━━━━━ Source material ━━━━━

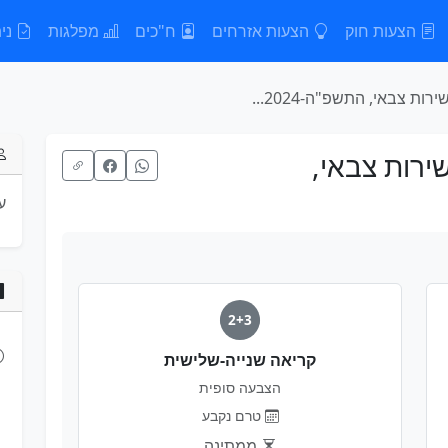
הצעות חוק
הצעות אזרחים
ח"כים
מפלגות
נית
צבאי, התשפ"ה-2024...
רות צבאי,
ע
2+3
קריאה שנייה-שלישית
הצבעה סופית
טרם נקבע
ממתינה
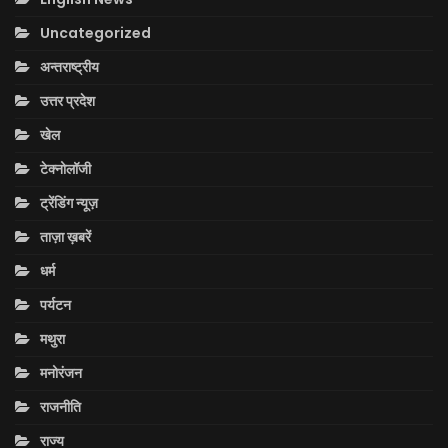
Uncategorized
अन्तराष्ट्रीय
उत्तर प्रदेश
खेल
टेक्नोलॉजी
ट्रेंडिंग न्यूज़
ताज़ा ख़बरें
धर्म
पर्यटन
मथुरा
मनोरंजन
राजनीति
राज्य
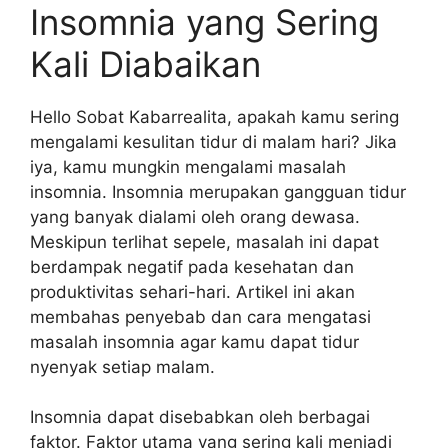
Insomnia yang Sering
Kali Diabaikan
Hello Sobat Kabarrealita, apakah kamu sering
mengalami kesulitan tidur di malam hari? Jika
iya, kamu mungkin mengalami masalah
insomnia. Insomnia merupakan gangguan tidur
yang banyak dialami oleh orang dewasa.
Meskipun terlihat sepele, masalah ini dapat
berdampak negatif pada kesehatan dan
produktivitas sehari-hari. Artikel ini akan
membahas penyebab dan cara mengatasi
masalah insomnia agar kamu dapat tidur
nyenyak setiap malam.
Insomnia dapat disebabkan oleh berbagai
faktor. Faktor utama yang sering kali menjadi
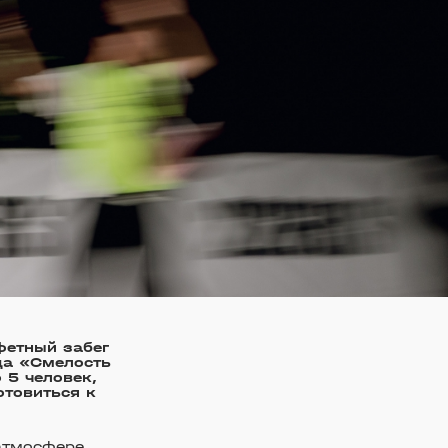
фетный забег
да «Смелость
 5 человек,
отовиться к
 атмосфере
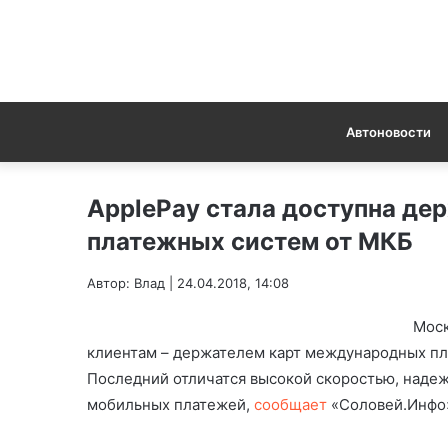
Автоновости
ApplePay стала доступна д
платежных систем от МКБ
Автор: Влад | 24.04.2018, 14:08
Моск
клиентам – держателем карт международных пла
Последний отличатся высокой скоростью, надеж
мобильных платежей,
сообщает
«Соловей.Инфо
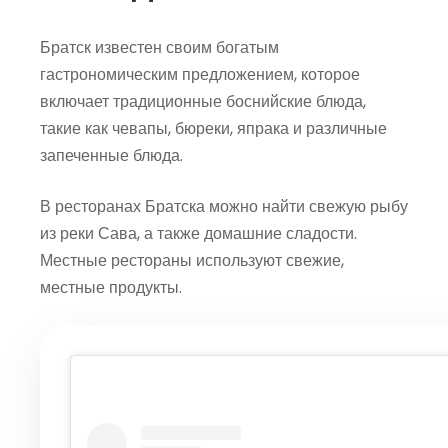
Братск известен своим богатым
гастрономическим предложением, которое
включает традиционные боснийские блюда,
такие как чевапы, бюреки, япрака и различные
запеченные блюда.
В ресторанах Братска можно найти свежую рыбу
из реки Сава, а также домашние сладости.
Местные рестораны используют свежие,
местные продукты.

━━━━━

Your assignment — Reproduce the data above exactly, but only from the line containing "ApplePay стала доступна д" through the line containing "гастрономическим предложением, которое"; skip the pictures.

Task solution —
ApplePay стала доступна д
платежных систем от МКБ
Автор: Влад | 24.04.2018, 14:08
Моск
клиентам – держателем карт международных пла
Последний отличатся высокой скоростью, надеж
мобильных платежей,
сообщает
«Соловей.Инфо
Братск известен своим богатым
гастрономическим предложением, которое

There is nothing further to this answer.